Milagros Algorta

Personal information
- Full name: Milagros Algorta Ferrari
- Born: 11 April 1997 (age 29) Montevideo, Uruguay
- Height: 165 cm (5 ft 5 in)
- Weight: 64 kg (141 lb)

Sport
- Sport: Field hockey
- Position: Forward

National team
- Years: Team / Caps / Goals
- 2014: Uruguay U–18 / 15 / (3)
- 2015–: Uruguay / 45 / (34)
- 2017–2021: Uruguay Indoor / 12 / (5)

Medal record
Representing Uruguay
Women's field hockey
South American Games
| Silver medal – second place | 2018 Cochabamba | Team |
| Bronze medal – third place | 2022 Asunción | Team |
Women's indoor hockey
Indoor Pan American Cup
| Bronze medal – third place | 2017 Georgetown | Team |

= Milagros Algorta =

Uruguayan field hockey player

Milagros Algorta Ferrari (born 11 April 1997) is a Uruguayan field hockey player, who plays as a midfielder.

==Career==
===Indoor hockey===
Milagros Algorta has competed at two Indoor Pan American Cups.
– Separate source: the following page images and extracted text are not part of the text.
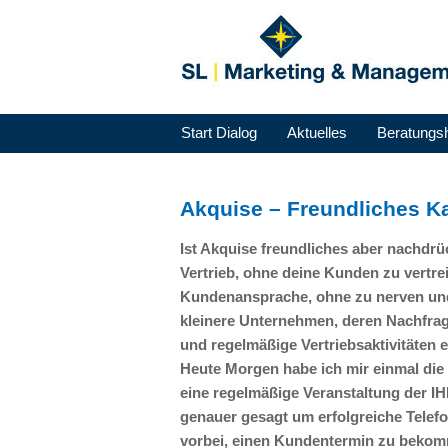
Start Dialog
Aktuelles
Beratungs
Akquise – Freundliches K
Ist Akquise freundliches aber nachdr
Vertrieb, ohne deine Kunden zu vertre
Kundenansprache, ohne zu nerven und
kleinere Unternehmen, deren Nachfrage
und regelmäßige Vertriebsaktivitäten
Heute Morgen habe ich mir einmal die
eine regelmäßige Veranstaltung der
I
genauer gesagt um erfolgreiche Telefo
vorbei, einen Kundentermin zu beko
She represented Uruguay at the 2017 and 2021 editions, winning bronze at the former.

===Field hockey===
====Under–18====
In 2014, Algorta was a member of the Uruguay U–18 team at the Youth Olympic Games in Nanjing.

====Las Cimarronas====
Algorta made her senior international debut for Las Cimarronas in 2015, during the FIH World League in Valencia.

Since her debut, Algorta has been a constant member in the national team. She won silver and bronze at the 2018 and 2022 editions of the South American Games, respectively.

In 2023, she was named in the squad for the Pan American Games in Santiago.